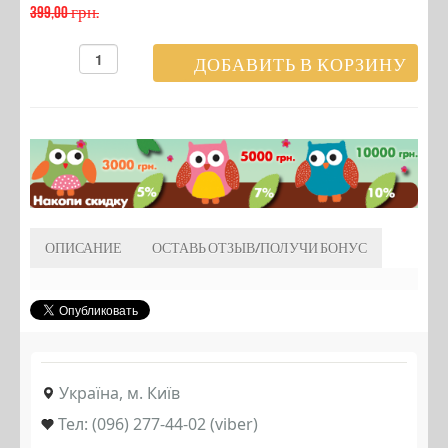
399,00 грн.
ОПИСАНИЕ
ОСТАВЬ ОТЗЫВ/ПОЛУЧИ БОНУС
Україна, м. Київ
Тел: (096) 277-44-02 (viber)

▬▬▬▬▬▬▬▬▬▬

▶ [INSTRUCTIONS FOR THE TASK]
Write the records out again verbatim and omit the pictures they contain.

▶ [ANSWER SECTION]
399,00 грн.
ОПИСАНИЕ
ОСТАВЬ ОТЗЫВ/ПОЛУЧИ БОНУС
Україна, м. Київ
Тел: (096) 277-44-02 (viber)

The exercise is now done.